How could the Germans in WW II not know they were on the wrong side of history? It genuinely puzzles me. I was watching a WWII documentary tonight and it reminded me of one of the funniest things I've ever seen, which happens to be on this topic (from Mitchell & Webb)...
And it's humorous, but it seems to me there's also a lot of truth to it as well. Obviously it's not just the death's head rings and other paraphernalia, but so many of the obvious policies and practices which I would have thought screamed out a warning to the population that they were becoming the baddies!
- How could those in the military not think it very suspicious and dangerous to swear allegiance to an individual (Hitler) rather than their fellow men or their country? How were the people not thinking, "I don't know about this... This seems a little egotistical and weird. We haven't done this before. It sure seems like a very bad idea."
- Surely the pre-WW II belief that Germany needed vastly more land, lebensraum (living space), implied a significant territorial expansion and war to achieve that end; and while I understand the scarcity of some natural resources (like oil), otherwise Germany was hardly a tiny nation with a population density problem, didn't most people in Germany think, "Well, it'd be nice if we had more land, but we don't really need the extra room *that* much."
- Even if you weren't a diverse multicultural sort of person, and even if you don't know people will be killed as a result, don't you see them rounding up Jews, gypsies, gay people, mentally challenged people, etc. and think, "Hmm, I may not like these people, but this seems a bit much. Should we really be doing this? At the very least isn't it going to make us look bad to the rest of the world?"

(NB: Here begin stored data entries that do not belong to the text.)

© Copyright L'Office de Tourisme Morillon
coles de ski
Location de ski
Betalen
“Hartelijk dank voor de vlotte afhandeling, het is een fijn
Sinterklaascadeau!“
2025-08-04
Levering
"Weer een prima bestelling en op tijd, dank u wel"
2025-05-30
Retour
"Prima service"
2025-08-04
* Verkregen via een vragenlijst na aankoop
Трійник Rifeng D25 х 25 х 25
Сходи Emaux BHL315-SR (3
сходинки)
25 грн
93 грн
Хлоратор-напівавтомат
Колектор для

- Didn't the German people think it was a bit strange that their nation kept making and then a few months later going against agreements they made with other countries? I know they had their own nuanced view of why the commitments could be ignored, no doubt casting themselves as the innocent parties, but still, they made and then went against quite a lot of agreements in quite a short time, resulting in war with the Czechs, the Poles, the Russians, and ultimately the rest of the world. I would have thought many of them would stop and think, "Gee, everyone sure seems hostile to us all of a sudden. I know Hitler is telling us we are getting screwed over by, but we do seem to be the ones bombing other people's cities, and leading our tanks and troops into their countries, not vice versa. Maybe we are being a little rash in our diplomatic response here."
- Didn't the German people think the SA, the SS, and the Gestapo were kind of unseemly? The SA at the very least was notoriously and blatantly thugish. Wouldn't a lot of people have thought, "Hmm, I'm not sure I can get behind a leader who supports and is supported by these sorts of groups . I think we need someone a little more enlightened."

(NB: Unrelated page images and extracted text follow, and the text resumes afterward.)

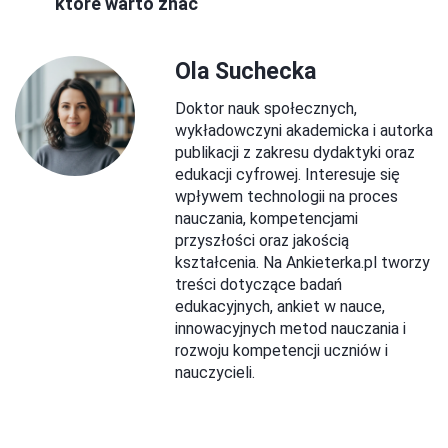
które warto znać
Ola Suchecka
Doktor nauk społecznych,
wykładowczyni akademicka i autorka
publikacji z zakresu dydaktyki oraz
edukacji cyfrowej. Interesuje się
wpływem technologii na proces
nauczania, kompetencjami
przyszłości oraz jakością
kształcenia. Na Ankieterka.pl tworzy
treści dotyczące badań
edukacyjnych, ankiet w nauce,
innowacyjnych metod nauczania i
rozwoju kompetencji uczniów i
nauczycieli.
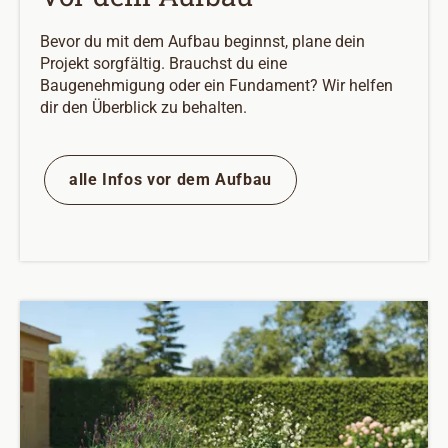
Bevor du mit dem Aufbau beginnst, plane dein
Projekt sorgfältig. Brauchst du eine
Baugenehmigung oder ein Fundament? Wir helfen
dir den Überblick zu behalten.
alle Infos vor dem Aufbau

- And what about the Hitler youth? Only a few parents thought it pretty vile that their children were being so obviously indoctrinated? I get that all children are indoctrinated, in the modern age by cartoons, by the Boy Scouts of America, by their church, by their friends, by their friends' parents, by their nation, by brands, by social media, by..., etc. but still, there was little subtlety going on so far as I can tell in Germany at this time. Wouldn't parents think, "I heard Hans singing a new song he learned today and I'm a little uncomfortable with all the references to Jews and the promise to serve Hitler."
Obviously hindsight is 20/20, and I know a lot of people (though an effective minority) did oppose Hitler, and I get that Germany was coming out of a deep depression following WWI, and I get that Germany is in no way unique here, that any other populace in similar circumstances may have reacted in effectively the same way... but I just find it perpetually shocking that it happened, that all the normal rules most of us imagine exist to govern human behavior and make us better than bad can be somehow suspended and that the German people wouldn't realize, on some level, that in that situation, they were the baddies.